Linear Spectral Transform attention with various transform options.

DCTAttention

Attention using Discrete Cosine Transform.

HadamardAttention

Attention using fast Hadamard transform.

Examples:

Basic LST attention with DCT:

>>> import torch
>>> from spectrans.layers.attention.lst import LSTAttention
>>> attn = LSTAttention(
...     hidden_dim=512,
...     num_heads=8,
...     transform_type="dct"
... )
>>> x = torch.randn(32, 100, 512)
>>> output = attn(x)
>>> assert output.shape == x.shape

Multi-transform attention:

>>> from spectrans.layers.attention.lst import LSTAttention
>>> attn = LSTAttention(
...     hidden_dim=512,
...     num_heads=8,
...     transform_type="mixed",  # Uses different transforms per head
... )
>>> output = attn(x)
Notes

The LST attention computes:

\[ \text{Attention}(\mathbf{Q}, \mathbf{K}, \mathbf{V}) = T^{-1}(\mathbf{\Lambda} \odot (T(\mathbf{Q}) \odot T(\mathbf{K}) \odot T(\mathbf{V}))) \]

Where \(T\) is an orthogonal transform (DCT, DST, Hadamard), \(\mathbf{\Lambda}\) is a learnable diagonal scaling matrix, and \(\odot\) denotes element-wise multiplication.

Standard attention has \(O(n^2d)\) complexity while LST attention reduces this to \(O(nd \log n)\). The orthogonality of transforms preserves information while computing in the frequency domain.

References

James Lee-Thorp, Joshua Ainslie, Ilya Eckstein, and Santiago Ontanon. 2022. FNet: Mixing tokens with Fourier transforms. In Proceedings of the 2022 Conference of the North American Chapter of the Association for Computational Linguistics: Human Language Technologies (NAACL-HLT), pages 4296-4313, Seattle.

Yi Tay, Mostafa Dehghani, Samira Abnar, Yikang Shen, Dara Bahri, Philip Pham, Jinfeng Rao, Liu Yang, Sebastian Ruder, and Donald Metzler. 2021. Long range arena: A benchmark for efficient transformers. In Proceedings of the International Conference on Learning Representations (ICLR).

See Also

spectrans.transforms.cosine : DCT/DST implementations. spectrans.transforms.hadamard : Hadamard transform. spectrans.layers.attention.spectral : Spectral attention with RFF.

Classes

LSTAttention

LSTAttention(hidden_dim: int, num_heads: int = 8, transform_type: Literal['dct', 'dst', 'hadamard', 'mixed'] = 'dct', learnable_scale: bool = True, normalize: bool = True, dropout: float = 0.0, use_bias: bool = True)

Bases: AttentionLayer

Linear Spectral Transform attention mechanism.

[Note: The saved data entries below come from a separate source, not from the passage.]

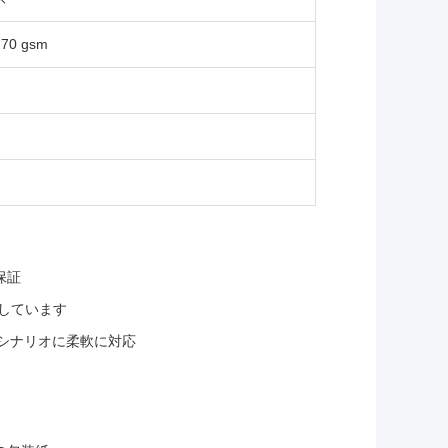
, 70 gsm
保証
しています
途シナリオに柔軟に対応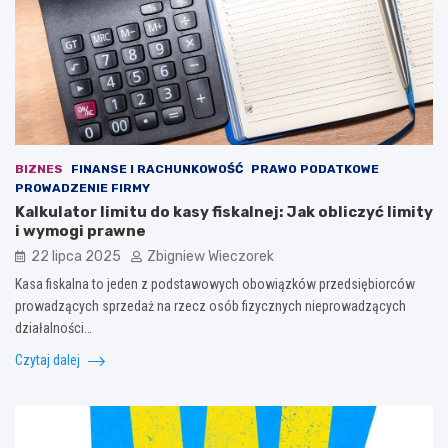
BIZNES
FINANSE I RACHUNKOWOŚĆ
PRAWO PODATKOWE
PROWADZENIE FIRMY
Kalkulator limitu do kasy fiskalnej: Jak obliczyć limity
i wymogi prawne
22 lipca 2025
Zbigniew Wieczorek
Kasa fiskalna to jeden z podstawowych obowiązków przedsiębiorców
prowadzących sprzedaż na rzecz osób fizycznych nieprowadzących
działalności…
Czytaj dalej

Implements attention using orthogonal transforms (DCT, DST, Hadamard) with learnable diagonal scaling.

Parameters:

Name Type Description Default
hidden_dim int

Hidden dimension of the model.

required
num_heads int

Number of attention heads.

8
transform_type Literal['dct', 'dst', 'hadamard', 'mixed']

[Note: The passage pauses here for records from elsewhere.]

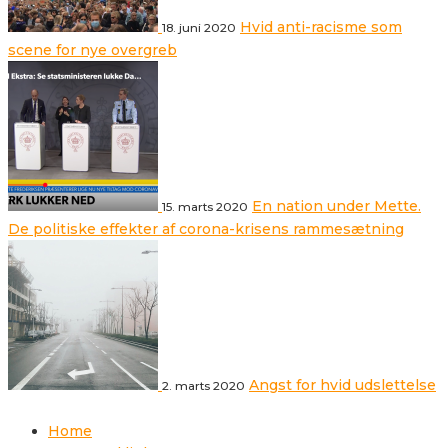
Hvid anti-racisme som
18. juni 2020
scene for nye overgreb
En nation under Mette.
15. marts 2020
De politiske effekter af corona-krisens rammesætning
Angst for hvid udslettelse
2. marts 2020
Home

Type of transform to use. "mixed" uses different transforms per head.

"dct"
learnable_scale bool

Whether to use learnable diagonal scaling matrix.

True
normalize bool

Whether to normalize in transform domain.

True
dropout float

Dropout probability.

0.0
use_bias bool

Whether to use bias in projections.

True

Attributes:

Name Type Description
head_dim int

Dimension per attention head.

transform_type str

Type of transform being used.

transforms ModuleList

List of transforms (one per head if mixed).

scale Parameter | None

Learnable diagonal scaling if enabled.

Methods:

Name Description
forward

Forward pass of LST attention.

Source code in spectrans/layers/attention/lst.py
def __init__(
    self,
    hidden_dim: int,
    num_heads: int = 8,
    transform_type: Literal["dct", "dst", "hadamard", "mixed"] = "dct",
    learnable_scale: bool = True,
    normalize: bool = True,
    dropout: float = 0.0,
    use_bias: bool = True,
):
    super().__init__(hidden_dim, num_heads, dropout)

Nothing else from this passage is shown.